**** Information shown
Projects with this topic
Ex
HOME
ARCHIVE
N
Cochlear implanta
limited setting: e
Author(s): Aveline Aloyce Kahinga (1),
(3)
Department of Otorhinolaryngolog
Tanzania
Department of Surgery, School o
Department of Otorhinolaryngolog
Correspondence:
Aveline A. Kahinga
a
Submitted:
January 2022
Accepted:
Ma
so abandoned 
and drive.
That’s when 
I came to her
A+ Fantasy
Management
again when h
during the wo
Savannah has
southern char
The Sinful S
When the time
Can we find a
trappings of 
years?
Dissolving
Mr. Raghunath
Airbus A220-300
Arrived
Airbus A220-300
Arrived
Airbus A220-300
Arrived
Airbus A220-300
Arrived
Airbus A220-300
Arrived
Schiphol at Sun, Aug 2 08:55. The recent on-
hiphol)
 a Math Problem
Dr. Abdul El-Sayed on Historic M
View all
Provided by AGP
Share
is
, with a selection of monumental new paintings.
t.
********
*Problem details*
Report how many lines in the listing above have the string "with" in them; write the number only.

*Worked solution*
2